• _DIRECTIONS_: Somewhere below is a line with "Trace <item>pancreas</item>." and, later, a line with "Look at this"; repeat those two lines and all the lines between them, exactly as they are.

• _INFORMATION SUPPLIED_:
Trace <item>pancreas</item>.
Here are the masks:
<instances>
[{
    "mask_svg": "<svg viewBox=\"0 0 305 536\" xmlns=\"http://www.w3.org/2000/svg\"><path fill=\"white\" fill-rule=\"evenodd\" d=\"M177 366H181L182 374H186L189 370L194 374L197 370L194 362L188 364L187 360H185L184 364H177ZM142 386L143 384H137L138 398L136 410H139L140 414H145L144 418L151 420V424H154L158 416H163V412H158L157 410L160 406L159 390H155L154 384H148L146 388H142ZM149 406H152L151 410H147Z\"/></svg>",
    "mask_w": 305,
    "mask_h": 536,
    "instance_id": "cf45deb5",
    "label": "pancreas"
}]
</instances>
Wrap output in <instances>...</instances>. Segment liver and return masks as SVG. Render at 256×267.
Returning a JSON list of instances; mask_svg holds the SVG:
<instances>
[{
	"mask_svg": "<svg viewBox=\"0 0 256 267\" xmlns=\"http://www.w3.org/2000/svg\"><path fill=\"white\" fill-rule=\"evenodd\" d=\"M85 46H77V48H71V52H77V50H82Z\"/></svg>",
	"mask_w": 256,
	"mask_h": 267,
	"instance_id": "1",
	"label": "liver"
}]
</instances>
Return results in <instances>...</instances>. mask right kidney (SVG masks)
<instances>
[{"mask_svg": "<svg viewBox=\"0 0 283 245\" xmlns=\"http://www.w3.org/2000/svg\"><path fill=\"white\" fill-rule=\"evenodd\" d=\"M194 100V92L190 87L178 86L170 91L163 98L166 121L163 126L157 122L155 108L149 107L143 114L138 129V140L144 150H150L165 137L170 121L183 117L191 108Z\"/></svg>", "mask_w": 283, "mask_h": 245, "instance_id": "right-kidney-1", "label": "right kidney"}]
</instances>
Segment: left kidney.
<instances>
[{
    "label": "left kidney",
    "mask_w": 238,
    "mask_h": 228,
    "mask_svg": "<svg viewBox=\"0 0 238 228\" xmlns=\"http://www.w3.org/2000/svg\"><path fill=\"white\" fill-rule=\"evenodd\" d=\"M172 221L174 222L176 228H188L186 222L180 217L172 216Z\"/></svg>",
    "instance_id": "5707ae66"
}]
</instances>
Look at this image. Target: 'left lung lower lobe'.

==

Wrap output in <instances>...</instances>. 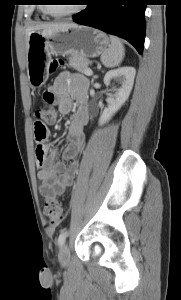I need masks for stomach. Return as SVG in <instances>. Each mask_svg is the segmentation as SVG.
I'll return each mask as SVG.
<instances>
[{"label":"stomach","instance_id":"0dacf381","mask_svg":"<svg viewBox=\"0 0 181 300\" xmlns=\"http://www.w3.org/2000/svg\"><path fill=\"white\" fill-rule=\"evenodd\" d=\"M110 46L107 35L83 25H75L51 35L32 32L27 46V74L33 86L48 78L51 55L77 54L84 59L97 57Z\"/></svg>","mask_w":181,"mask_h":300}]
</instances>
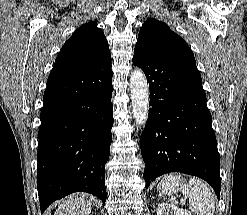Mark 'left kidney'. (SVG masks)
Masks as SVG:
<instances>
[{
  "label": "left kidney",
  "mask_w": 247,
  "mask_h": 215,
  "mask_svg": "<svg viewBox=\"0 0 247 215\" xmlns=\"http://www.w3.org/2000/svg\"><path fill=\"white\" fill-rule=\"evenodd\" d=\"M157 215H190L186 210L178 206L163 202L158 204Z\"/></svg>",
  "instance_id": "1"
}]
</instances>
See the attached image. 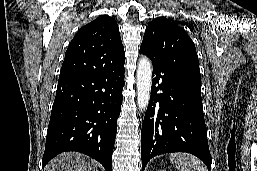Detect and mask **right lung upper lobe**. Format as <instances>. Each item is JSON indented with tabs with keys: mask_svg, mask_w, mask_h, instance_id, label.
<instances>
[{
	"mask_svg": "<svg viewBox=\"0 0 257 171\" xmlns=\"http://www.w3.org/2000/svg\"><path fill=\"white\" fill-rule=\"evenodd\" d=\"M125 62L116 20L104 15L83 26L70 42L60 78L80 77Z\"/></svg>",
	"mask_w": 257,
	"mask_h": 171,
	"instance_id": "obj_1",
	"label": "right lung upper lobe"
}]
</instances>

* * *

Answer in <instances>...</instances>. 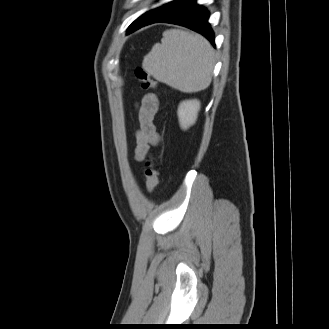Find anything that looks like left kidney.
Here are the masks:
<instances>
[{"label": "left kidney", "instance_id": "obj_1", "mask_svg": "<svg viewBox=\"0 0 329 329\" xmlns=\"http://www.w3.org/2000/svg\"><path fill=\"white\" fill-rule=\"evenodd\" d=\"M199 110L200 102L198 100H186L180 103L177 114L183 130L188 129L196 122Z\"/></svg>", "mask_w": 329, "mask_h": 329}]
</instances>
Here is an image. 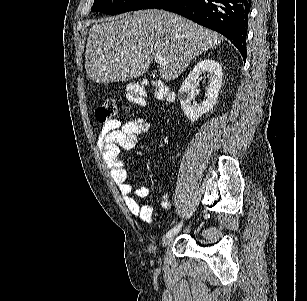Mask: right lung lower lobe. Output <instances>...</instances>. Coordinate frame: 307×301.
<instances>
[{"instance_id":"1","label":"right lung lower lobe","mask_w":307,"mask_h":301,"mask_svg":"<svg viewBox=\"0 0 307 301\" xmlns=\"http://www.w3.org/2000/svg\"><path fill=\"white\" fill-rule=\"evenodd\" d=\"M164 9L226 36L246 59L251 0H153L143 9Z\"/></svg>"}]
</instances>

• _SOLUTION TO THE EXERCISE_:
Trace <item>pancreas</item>.
Here are the masks:
<instances>
[{
    "mask_svg": "<svg viewBox=\"0 0 305 536\" xmlns=\"http://www.w3.org/2000/svg\"><path fill=\"white\" fill-rule=\"evenodd\" d=\"M177 366H181L182 374H186L189 370L194 374L197 370L194 362L188 364L187 360H185L184 364H177ZM142 386L143 384H137L138 398L136 410H139L140 414H145L144 418L151 420V424H154L158 416H163V412H158L157 410L160 406L159 390H155L154 384H148L146 388H142ZM149 406H152L151 410H147Z\"/></svg>",
    "mask_w": 305,
    "mask_h": 536,
    "instance_id": "cf45deb5",
    "label": "pancreas"
}]
</instances>
Wrap output in <instances>...</instances>. Segment liver and return masks as SVG. Render at 256×267.
Returning a JSON list of instances; mask_svg holds the SVG:
<instances>
[{
	"mask_svg": "<svg viewBox=\"0 0 256 267\" xmlns=\"http://www.w3.org/2000/svg\"><path fill=\"white\" fill-rule=\"evenodd\" d=\"M85 46H77V48H71V52H77V50H82Z\"/></svg>",
	"mask_w": 256,
	"mask_h": 267,
	"instance_id": "1",
	"label": "liver"
}]
</instances>
Return results in <instances>...</instances>. mask right kidney (SVG masks)
<instances>
[{"mask_svg": "<svg viewBox=\"0 0 283 245\" xmlns=\"http://www.w3.org/2000/svg\"><path fill=\"white\" fill-rule=\"evenodd\" d=\"M194 100V92L190 87L178 86L170 91L163 98L166 121L163 126L157 122L155 108L149 107L143 114L138 129V140L144 150H150L165 137L170 121L183 117L191 108Z\"/></svg>", "mask_w": 283, "mask_h": 245, "instance_id": "right-kidney-1", "label": "right kidney"}]
</instances>
Segment: left kidney.
<instances>
[{
    "label": "left kidney",
    "mask_w": 238,
    "mask_h": 228,
    "mask_svg": "<svg viewBox=\"0 0 238 228\" xmlns=\"http://www.w3.org/2000/svg\"><path fill=\"white\" fill-rule=\"evenodd\" d=\"M172 221L174 222L176 228H188L186 222L180 217L172 216Z\"/></svg>",
    "instance_id": "5707ae66"
}]
</instances>
Look at this image. Target: 'left lung lower lobe'.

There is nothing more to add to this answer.